Some thoughts on the ‘Du now that we’ve been back for a month now:
1. We are officially the “old hands” here now. We are the people whose good friends have already up and moved on and we are now starting over with new friends among the new people-the new people who we will ultimately leave behind the way our old friends had to leave us. I’m sensing a cycle here.
2. Chengdu changes so fast, there is always something new to explore. I’m gone 3 months and I come back to a falafel stand, a new Japanese grocery store, organic rice available at Metro (albeit full of bugs) and countless other developments. The Hong Kong development that was half empty when I left is now THE night-out hot spot. What will this place be like by the time we leave?
3. My Xiang La Bing vendor still recognizes me even sans preggo belly. I will miss him and his wares dearly when we leave.
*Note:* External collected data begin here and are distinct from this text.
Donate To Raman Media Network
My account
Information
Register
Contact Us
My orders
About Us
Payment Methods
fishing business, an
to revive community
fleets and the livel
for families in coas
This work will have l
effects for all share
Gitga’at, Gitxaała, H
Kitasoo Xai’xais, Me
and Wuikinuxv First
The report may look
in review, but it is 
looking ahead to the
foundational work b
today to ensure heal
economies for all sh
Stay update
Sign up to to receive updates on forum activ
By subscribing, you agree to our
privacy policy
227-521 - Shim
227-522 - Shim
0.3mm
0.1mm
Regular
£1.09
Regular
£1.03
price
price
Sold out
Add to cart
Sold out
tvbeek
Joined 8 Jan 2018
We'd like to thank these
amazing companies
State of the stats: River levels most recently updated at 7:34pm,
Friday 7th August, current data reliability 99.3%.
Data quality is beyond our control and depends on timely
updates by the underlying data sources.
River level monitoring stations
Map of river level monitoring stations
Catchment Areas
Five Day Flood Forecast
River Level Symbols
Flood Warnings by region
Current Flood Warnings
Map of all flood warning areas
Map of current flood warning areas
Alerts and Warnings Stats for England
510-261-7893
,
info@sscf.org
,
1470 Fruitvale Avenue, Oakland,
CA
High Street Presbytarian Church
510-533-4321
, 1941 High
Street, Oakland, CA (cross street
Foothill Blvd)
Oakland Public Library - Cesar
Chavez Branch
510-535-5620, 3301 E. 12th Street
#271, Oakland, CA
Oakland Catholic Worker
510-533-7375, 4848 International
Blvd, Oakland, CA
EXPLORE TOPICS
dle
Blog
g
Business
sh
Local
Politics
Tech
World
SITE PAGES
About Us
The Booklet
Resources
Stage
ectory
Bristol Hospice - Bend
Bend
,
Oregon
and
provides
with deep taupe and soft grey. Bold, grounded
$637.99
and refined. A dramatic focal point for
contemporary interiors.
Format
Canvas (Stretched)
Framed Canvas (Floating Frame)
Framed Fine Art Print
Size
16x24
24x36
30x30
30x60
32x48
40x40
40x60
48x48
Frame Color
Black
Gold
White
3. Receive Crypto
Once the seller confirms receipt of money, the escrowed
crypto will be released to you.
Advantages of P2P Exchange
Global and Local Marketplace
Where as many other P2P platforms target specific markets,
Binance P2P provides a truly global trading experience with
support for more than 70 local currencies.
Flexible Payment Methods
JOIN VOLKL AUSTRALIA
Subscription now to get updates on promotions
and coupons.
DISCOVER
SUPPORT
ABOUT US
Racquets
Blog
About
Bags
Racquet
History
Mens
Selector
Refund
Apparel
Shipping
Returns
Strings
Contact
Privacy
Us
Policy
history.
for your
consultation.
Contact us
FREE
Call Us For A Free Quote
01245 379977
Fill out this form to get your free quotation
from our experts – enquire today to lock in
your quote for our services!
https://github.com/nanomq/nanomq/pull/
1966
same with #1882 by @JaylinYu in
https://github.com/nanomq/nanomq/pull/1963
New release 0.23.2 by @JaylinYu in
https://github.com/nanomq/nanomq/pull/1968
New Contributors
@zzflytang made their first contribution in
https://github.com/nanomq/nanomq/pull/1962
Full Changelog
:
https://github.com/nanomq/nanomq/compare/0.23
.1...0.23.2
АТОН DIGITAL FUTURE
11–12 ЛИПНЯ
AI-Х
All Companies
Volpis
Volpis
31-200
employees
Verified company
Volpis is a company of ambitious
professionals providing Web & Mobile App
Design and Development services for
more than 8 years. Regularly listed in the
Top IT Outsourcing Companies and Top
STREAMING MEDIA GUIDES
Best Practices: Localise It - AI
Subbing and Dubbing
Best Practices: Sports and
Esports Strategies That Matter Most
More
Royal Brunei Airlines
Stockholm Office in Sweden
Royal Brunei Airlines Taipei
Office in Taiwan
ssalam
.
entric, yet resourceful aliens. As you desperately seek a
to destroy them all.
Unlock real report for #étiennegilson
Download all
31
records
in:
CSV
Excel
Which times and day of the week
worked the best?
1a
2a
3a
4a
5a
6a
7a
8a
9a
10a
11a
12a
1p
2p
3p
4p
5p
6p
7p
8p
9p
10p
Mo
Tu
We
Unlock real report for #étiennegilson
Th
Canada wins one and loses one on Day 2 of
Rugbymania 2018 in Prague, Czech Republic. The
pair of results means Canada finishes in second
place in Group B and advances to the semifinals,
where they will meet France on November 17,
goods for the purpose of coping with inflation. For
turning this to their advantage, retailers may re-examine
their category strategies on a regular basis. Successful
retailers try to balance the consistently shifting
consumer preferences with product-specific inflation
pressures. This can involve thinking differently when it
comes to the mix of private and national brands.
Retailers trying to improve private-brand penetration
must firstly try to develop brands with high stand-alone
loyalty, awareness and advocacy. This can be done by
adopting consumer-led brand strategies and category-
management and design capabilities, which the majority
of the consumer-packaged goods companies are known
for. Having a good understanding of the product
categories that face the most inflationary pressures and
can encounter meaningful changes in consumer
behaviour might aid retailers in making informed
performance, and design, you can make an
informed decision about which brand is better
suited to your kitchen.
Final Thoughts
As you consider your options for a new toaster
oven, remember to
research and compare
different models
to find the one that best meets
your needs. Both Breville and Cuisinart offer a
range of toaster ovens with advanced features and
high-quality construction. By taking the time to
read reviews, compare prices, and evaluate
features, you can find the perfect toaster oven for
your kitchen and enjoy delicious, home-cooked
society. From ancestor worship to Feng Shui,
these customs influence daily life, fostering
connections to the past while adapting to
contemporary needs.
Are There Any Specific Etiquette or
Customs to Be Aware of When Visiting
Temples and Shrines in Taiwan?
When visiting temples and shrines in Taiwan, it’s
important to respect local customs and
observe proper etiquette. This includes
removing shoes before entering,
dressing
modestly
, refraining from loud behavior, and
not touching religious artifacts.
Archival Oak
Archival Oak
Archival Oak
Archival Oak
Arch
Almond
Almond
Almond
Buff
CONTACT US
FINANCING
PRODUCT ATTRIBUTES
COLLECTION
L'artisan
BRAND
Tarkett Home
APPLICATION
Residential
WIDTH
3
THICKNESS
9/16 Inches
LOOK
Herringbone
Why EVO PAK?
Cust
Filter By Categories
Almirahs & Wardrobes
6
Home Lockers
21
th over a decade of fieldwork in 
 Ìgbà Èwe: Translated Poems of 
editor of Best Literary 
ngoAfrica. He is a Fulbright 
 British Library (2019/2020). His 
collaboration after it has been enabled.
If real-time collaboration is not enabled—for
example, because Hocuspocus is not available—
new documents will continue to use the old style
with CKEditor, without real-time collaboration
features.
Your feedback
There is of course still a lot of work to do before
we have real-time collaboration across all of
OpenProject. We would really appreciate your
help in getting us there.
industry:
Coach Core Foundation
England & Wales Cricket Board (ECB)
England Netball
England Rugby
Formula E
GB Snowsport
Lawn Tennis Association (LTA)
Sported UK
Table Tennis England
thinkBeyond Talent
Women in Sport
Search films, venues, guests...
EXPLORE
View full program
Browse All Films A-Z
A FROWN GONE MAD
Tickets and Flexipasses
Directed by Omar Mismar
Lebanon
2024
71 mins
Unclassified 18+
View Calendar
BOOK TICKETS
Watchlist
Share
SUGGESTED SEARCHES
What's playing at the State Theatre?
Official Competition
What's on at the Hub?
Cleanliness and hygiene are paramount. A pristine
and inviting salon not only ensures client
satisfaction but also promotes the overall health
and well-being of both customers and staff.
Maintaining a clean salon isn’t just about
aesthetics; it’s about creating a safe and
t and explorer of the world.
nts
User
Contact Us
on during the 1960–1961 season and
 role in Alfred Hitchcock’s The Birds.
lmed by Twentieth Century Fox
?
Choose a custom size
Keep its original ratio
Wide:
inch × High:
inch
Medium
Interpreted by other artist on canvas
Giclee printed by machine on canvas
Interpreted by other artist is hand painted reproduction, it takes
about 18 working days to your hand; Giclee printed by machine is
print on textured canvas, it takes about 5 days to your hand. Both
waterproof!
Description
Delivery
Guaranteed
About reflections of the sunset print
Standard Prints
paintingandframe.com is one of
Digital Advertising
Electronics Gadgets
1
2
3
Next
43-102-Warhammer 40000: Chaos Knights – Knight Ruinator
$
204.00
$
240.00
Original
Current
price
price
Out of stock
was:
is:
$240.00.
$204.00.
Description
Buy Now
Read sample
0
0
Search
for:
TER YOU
4. I still don’t love Chengdu, I don’t love China, but I’ve become familiar with this part of the country in a way that borders on affection. In the same way you can’t pick your family, you can’t pick your post. But its possible to learn to love or at least embrace both.
5. The “Victorian Brothel” style of “luxury decor” here does not seem quite as hideous to me as it once did. That or the aesthetic is gradually becoming less gaudy. I sincerely hope its the latter.
6. I now think of Chengdu as a really pretty great post, minus the pollution and food safety issues. Were it not for those two things, I could stay here much longer I think. Otherwise the traffic isn’t bad, markets and grocery stores are conveniently close by, the people are very nice, its cheap to live here, etc. Sure we miss a good restaurant scene and more interesting things to do on the weekend but having a baby now, we don’t miss those things quite as much these days. Or rather, we do, but we wouldn’t be going out doing them even if they were here 🙂
7. Having a baby makes me view China and the Chinese people differently. On one hand, see point #6. On the other hand, I’ve never had so many pleasant and wonderful interactions with people on the street as I have since we brought Will back. I was terrified of Sichuanese grandmothers scolding me for my child-care, but I’m finding its actually usually fellow parents that come up and make conversation. It’s nice.
8. My Chinese is getting better again now that I’m home all day without the opportunity to speak as much English.
9. Not related: but our new ayi is fantastic. Seriously. She cleans even better than I do (hard to do), she’s smart, she’s thoughtful and she’s just really nice to be around.Whoever hires her when we leave is a lucky, lucky family.